Dei ricercatori del Dipartimento di Psicologia dell'Università di Melbourne in Australia e dell'Università di Grenoble in Francia hanno deciso di indagare questo delicatissimo tema in uno studio il cui titolo già fa presagire a quale spiegazione sono giunti: "Provette pelose senza cervello: categorizzare gli animali come soggetti da laboratorio porta alla negazione della loro mente".

Ebbene sì, secondo quanto è emerso dal panel degli intervistati coinvolti nella ricerca «i risultati hanno confermato che i partecipanti hanno costantemente negato l'esistenza di una mente negli animali utilizzati per la sperimentazione dei prodotti rispetto agli stessi animali presentati al di fuori di quel contesto. Ciò suggerisce, in linea con i lavori precedenti, che categorizzare gli animali come "provette pelose" cambia il modo in cui li percepiamo, al fine di razionalizzare il loro utilizzo per testare i prodotti che consumiamo quotidianamente».

Lo studio consente anche di mettere nero su bianco i numeri di questo fenomeno per comprendere la portata dell'utilizzo degli animali per testare farmaci e altri prodotti. Circa 125 milioni di animali all'anno sono utilizzati nella ricerca biologica, genetica, in medicina e anche nel campo dell'agronomia. Ad oggi sono 40 i paesi in cui i test su animali per la cosmesi sono vietati e nell'Unione Europea il divieto è operativo dal 2024 (per trucchi, creme, saponi e profumi come precisato sul sito ufficiale).

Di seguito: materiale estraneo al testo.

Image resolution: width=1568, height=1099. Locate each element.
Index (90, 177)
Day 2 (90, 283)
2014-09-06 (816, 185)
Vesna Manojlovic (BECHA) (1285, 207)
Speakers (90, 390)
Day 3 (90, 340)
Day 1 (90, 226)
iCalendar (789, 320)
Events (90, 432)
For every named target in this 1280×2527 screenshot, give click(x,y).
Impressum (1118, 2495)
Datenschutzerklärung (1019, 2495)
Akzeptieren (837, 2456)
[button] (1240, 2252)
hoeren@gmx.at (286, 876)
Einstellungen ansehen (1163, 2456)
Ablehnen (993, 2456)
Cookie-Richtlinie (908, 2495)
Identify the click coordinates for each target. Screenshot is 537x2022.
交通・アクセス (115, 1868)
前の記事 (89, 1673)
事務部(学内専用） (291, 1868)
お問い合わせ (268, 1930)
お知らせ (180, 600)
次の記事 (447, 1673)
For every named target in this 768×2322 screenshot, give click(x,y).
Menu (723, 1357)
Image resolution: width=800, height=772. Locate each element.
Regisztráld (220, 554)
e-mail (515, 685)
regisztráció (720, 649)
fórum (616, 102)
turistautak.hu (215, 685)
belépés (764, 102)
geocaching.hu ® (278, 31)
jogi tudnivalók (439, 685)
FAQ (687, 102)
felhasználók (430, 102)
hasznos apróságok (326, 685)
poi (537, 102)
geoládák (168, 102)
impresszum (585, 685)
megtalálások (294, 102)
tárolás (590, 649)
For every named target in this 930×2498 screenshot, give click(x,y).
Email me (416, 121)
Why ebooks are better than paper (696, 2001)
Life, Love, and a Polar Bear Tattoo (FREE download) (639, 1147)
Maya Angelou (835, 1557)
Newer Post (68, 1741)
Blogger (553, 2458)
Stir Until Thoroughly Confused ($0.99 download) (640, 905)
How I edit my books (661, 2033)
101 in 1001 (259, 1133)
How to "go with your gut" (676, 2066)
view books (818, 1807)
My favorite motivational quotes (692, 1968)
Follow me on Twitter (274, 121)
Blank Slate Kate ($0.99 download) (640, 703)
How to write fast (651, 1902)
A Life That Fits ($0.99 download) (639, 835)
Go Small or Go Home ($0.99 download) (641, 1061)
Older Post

Al di là della conoscenza effettiva di come stanno le cose, c'è proprio un problema di fondo che riguarda però le persone che abbassano la valutazione sulla sofferenza causata e non vogliono nemmeno sapere, in realtà, cosa accade agli animali all'interno dei laboratori. «Sebbene venga loro ricordato o spiegato ciò che avviene e molte persone abbiano atteggiamenti negativi nei confronti della sperimentazione e della sofferenza degli animali da laboratorio molti considerano il danno giustificabile in vista dei benefici per la ricerca e lo sviluppo – precisano i ricercatori – In effetti, la sperimentazione sugli animali è correlata alla ricerca scientifica e, sebbene eticamente discutibile, questa pratica è di conseguenza ritenuta necessaria».

Allo stesso tempo, però, «le persone essendo sensibili alla sofferenza causata, preferiscono non pensare al benessere degli animali e al loro ruolo indiretto (come consumatori) nel perpetrare questo danno».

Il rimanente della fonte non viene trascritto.